Spellmon took the Xbox controller and attempted to control the robotic arm. Naturally, the robot did not handle well, but this did nothing to deter Spellmon’s interest in the project.

The presentation ended with Spellmon congratulating the cadets on their breakthroughs with the projects, but more improvements still needed to be made.

“So we had the Monday presentation in the lab, then we had the Corps of Engineers Ball presentation on Wednesday, and now we have Project Day coming up. It’s rehearsals on top of rehearsals,” Crew said.

The cadets put the Corps of Engineers Ball behind them as soon as it ended and immediately started toiling away at the final touches of the robotic arm.

The team had seven days left to debug and patch all the issues plaguing the project leading up to their third presentation on the 23rd annual Projects Day on April 28.

“On the 27th, everything should work,” Crews said to the WAR team. “We should carry it over to (Michie Stadium) and leave it overnight because you’re not going to have access to it anymore on the 27th. Then on the morning of the 28th, the (Secretary of the Army Christine Wormuth’s) helicopter will land, and, I’m telling you right now, your demo will be her first stop.”

It was three lessons ago leading up to Projects Day when Guizani finally hit his mark and made his most significant breakthrough. He along with the rest of the team, exhaled a sigh of relief when the robotic arm finally detected a human’s presence and came to a complete stop.

“It was the idea behind the code itself that led me to figuring it out,” Guizani said. “Once I understood the concept of what Lt. Col. Crews wanted me to do, I transformed the concept into a code. It became a process I applied piece by piece until I finally got it.”

As Projects Day kicked off early in the morning, everyone made their first stop at the WAR teamʼs section, and everything went off without a hitch.

Unfortunately, the Secretary of the Army did not show up due to a change of plans, but the show went on, and the team presented their capstone project successfully. From safety to ammo detection, all of the moving parts worked seamlessly.

“I just feel relieved,” Butts said. “I’m definitely satisfied with how far we got. We did a lot in a year. If you compare us to other counseling groups, a capstone team is usually working on one aspect of a project. We looked at the safety, movement, design and the gripping, a part from other elements.”

For Murphy, it was amazing to reach the success he had mentioned previously during the Corps of Engineers Ball.

“It feels amazing. Obviously, this was a very stressful project to work on. I’d say definitely one of the hardest, if not the hardest one in the Mechanical and Civil Engineering Department,” Murphy said. “We had a lot of long nights. We were working every day on this capstone. So it feels good that all of our hard work and dedication to this project ended up producing something that people are interested in, that might make a positive change in the Army.”

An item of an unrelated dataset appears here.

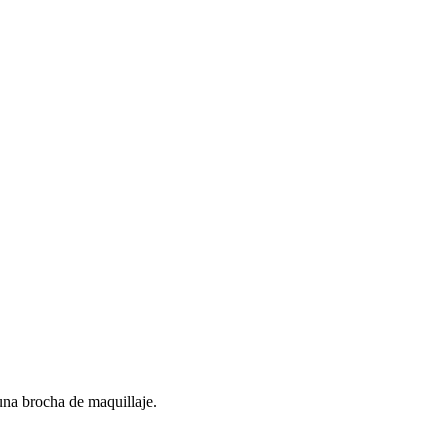
 una brocha de maquillaje.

Jette was thoroughly impressed with the progress the cadets made throughout the academic year and commended them for their arduous efforts.

“They took on a number of pretty challenging problems to resolve,” Jette said. “For example, the locking hook that attaches to the round is safe, and it will not let go even if it loses power. That may seem inconsequential to some, but you’re asking cadets, undergraduates, to design and build a real device that actually works.”

Randy Doyle, the Environmental Coordinator on the IAAAP staff, worked with Crews and the cadets since the start of the project. With 39 years of military service before retiring, it was awe-inspiring for Doyle to watch the WAR team contribute to the advancement of the Army warfighter.

“I’ve been around a long time, and I just never comprehended that we in the Army have evolved to this capability,” Doyle said. “I mean, we were trained to be warfighters and now we’re training our Soldiers how to equip the warfighter.”